The zero optimal capital tax relies on the assumption of preference homogeneity. Both Mirrlees (1976) and Saez (2002) argue that high-ability might have higher saving rates due to different preferences. If this is the case, then capital income taxation is optimal for income redistribution as the individual savings level reveals information about individuals' ability, thereby facilitating the redistribution of income from high-ability to low-ability individuals. This argument is empirically borne out by research on the correlation between individuals' willingness and earnings ability.

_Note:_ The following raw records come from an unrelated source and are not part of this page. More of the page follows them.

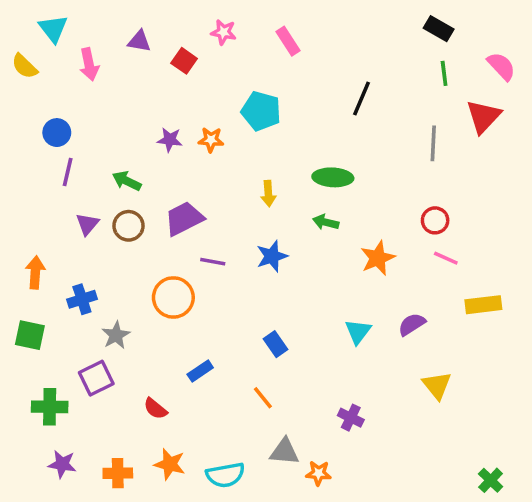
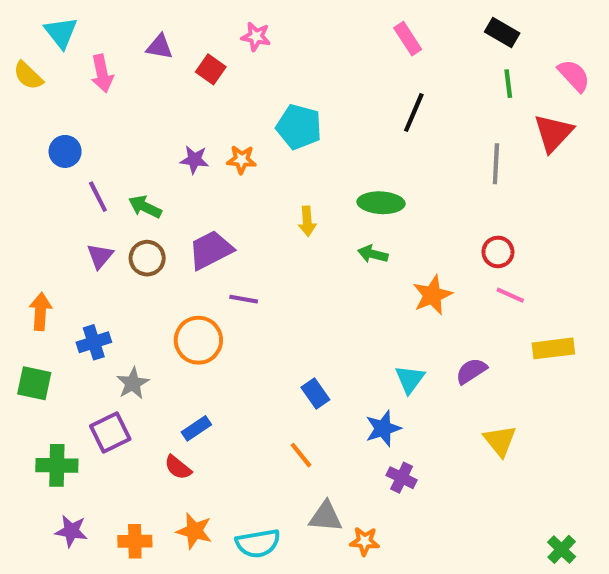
pink rectangle: (288, 41) -> (408, 39), moved
purple line: (68, 172) -> (98, 197), moved, turned -40
blue star: (272, 256) -> (383, 428), moved
blue rectangle: (200, 371) -> (196, 428), moved

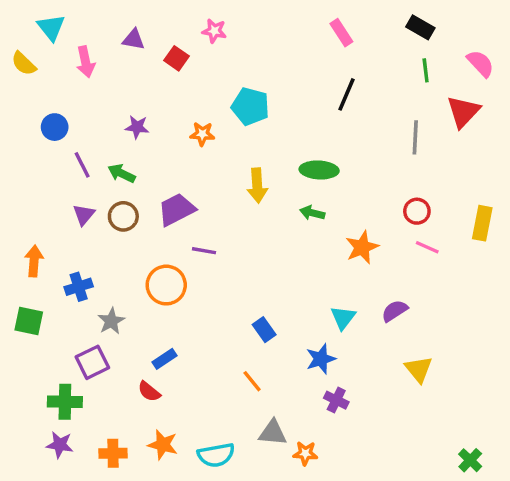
purple star: (194, 160) -> (137, 127), moved
yellow arrow: (307, 221) -> (257, 185), size x1.4
yellow rectangle: (553, 348) -> (482, 223), moved, turned -72
green cross: (57, 465) -> (65, 402), moved

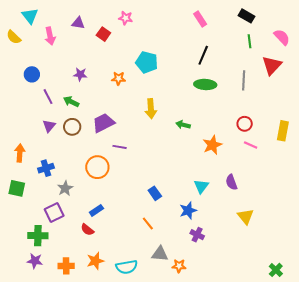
green ellipse: (319, 170) -> (205, 84), moved
purple semicircle: (395, 311) -> (231, 182), turned -77
orange star: (163, 445) -> (95, 261), turned -30

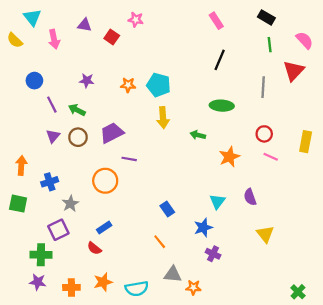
cyan pentagon: (147, 62) -> (159, 85), moved
green ellipse: (205, 84) -> (222, 106), moved

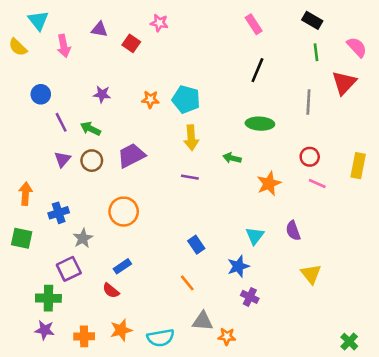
purple line: (129, 159) -> (190, 177), moved

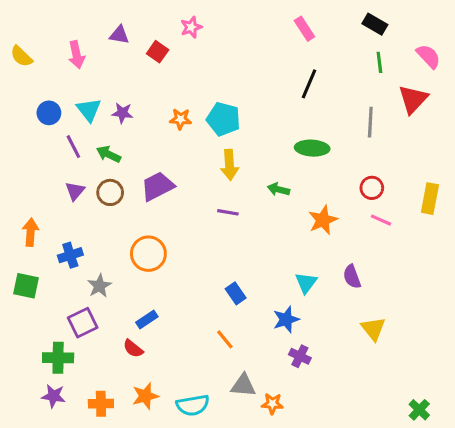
cyan triangle: (38, 20) -> (89, 110), moved
pink star: (159, 23) -> (191, 27), turned -30

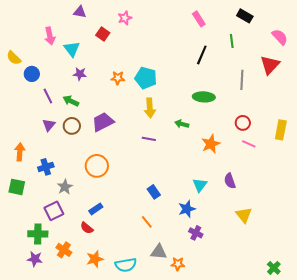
purple triangle: (119, 35) -> (80, 12), moved
yellow semicircle: (21, 56) -> (14, 58), moved
green line: (379, 62) -> (232, 41), moved
cyan triangle: (89, 110) -> (72, 49), moved
orange cross: (101, 404) -> (64, 250), moved, turned 35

As argued by Abel, if investment is fully deductible, the capital tax has no adverse impact on investment and is non-distorting, and under restrictive assumptions all tax should fall on capital, and none on labor. Given that capital income is concentrated among high income earners, if the social welfare function is inequality averse, then the optimal capital tax may be arbitrarily close to 100%, as increases to the capital tax rate lowers inequality but imposes no deadweight loss; this is in contrast to the standard assumption in optimal labor tax research in which inequality can be reduced by increased progression of the tax system, but at the cost of imposing a deadweight loss via a distorting reduction in labor supply - thus for any given level of post tax and transfer income inequality, reducing the progression of the labor tax system and increasing the capital tax rate in the context of instant depreciation can lead to welfare gains. However if there are relative income effects or if the degree of inequality aversion if sufficiently high, the optimal marginal labor tax will still be positive.
Apps, Patricia F. and Rees, Ray (2012) argues against the direction of tax reform recommended by the Mirrlees Review, saying that the appropriate direction for tax reform is towards more progressive taxation of both labour earnings and capital income, although not necessarily under the same rate scale.